Ces mesures sont bien acceptées par une grande partie de la population et ont rassuré la communauté internationale avec pour effets directs une appréciation du baht, une hausse boursière de plus de 10% et un indice de confiance des consommateurs à son plus haut depuis six mois.
Localement, des actions correctives nécessaires ont aussi été mises en place. Ce fut le cas à Phuket ou seulement 72 heures après le coup, les hommes du général Prayuth Chan-ocha arrivaient sur l'île bien déterminés à rendre son éclat à la perle d’Andaman.

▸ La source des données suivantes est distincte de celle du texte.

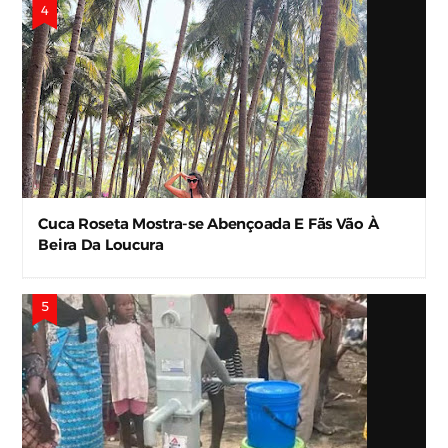
Cuca Roseta Mostra-se Abençoada E Fãs Vão À
Beira Da Loucura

Vitrine mondiale du tourisme thaïlandais et l’une des provinces les plus prospères du royaume, générant à elle seule 20% du revenu touristique national, l’île de Phuket, victime de son succès, souffrait principalement d’une gestion anarchique de son développement économique et environnemental en raison d'un manque de transparence des autorités locales sur leurs actions, couplé à une absence de contrôle des administrations de Bangkok, bien souvent impuissantes pour agir.
Un système de corruption endémique ancré depuis des années permettait à des personnes influentes de réguler et de contrôler des secteurs d'activités et ce au détriment des lois et de l’environnement. Les investigations menées depuis de long mois ont ainsi permis aux militaires des actions efficaces une fois l’ordre d’intervenir reçu.
Quelques semaines seulement ont suffi pour remettre en valeur la beauté naturelle des plages auparavant surexploitées. L’organisation du système des transports en commun a aussi été revue, avec la mise en place d’une tarification métrique standardisée afin d’éradiquer les problèmes de transport, notamment pour les tuk-tuk et taxis illégaux aux tarifs rédhibitoires pour les touristes et les locaux.
La stricte application des règles d’urbanisation est aussi au centre des attentions avec la centralisation à Bangkok des services en charge d'étudier et de délivrer les autorisations nécessaires pour les constructions. L’administration a dû aussi repenser son système de collecte et d’utilisation des taxes liées à la manne touristique.
Après les pluies de la mousson, le beau temps se profile à l’horizon de Phuket qui se tourne vers un développement raisonné plus responsable s’inscrivant dans le temps et pouvant servir d’exemple à d’autres stations balnéaires du royaume.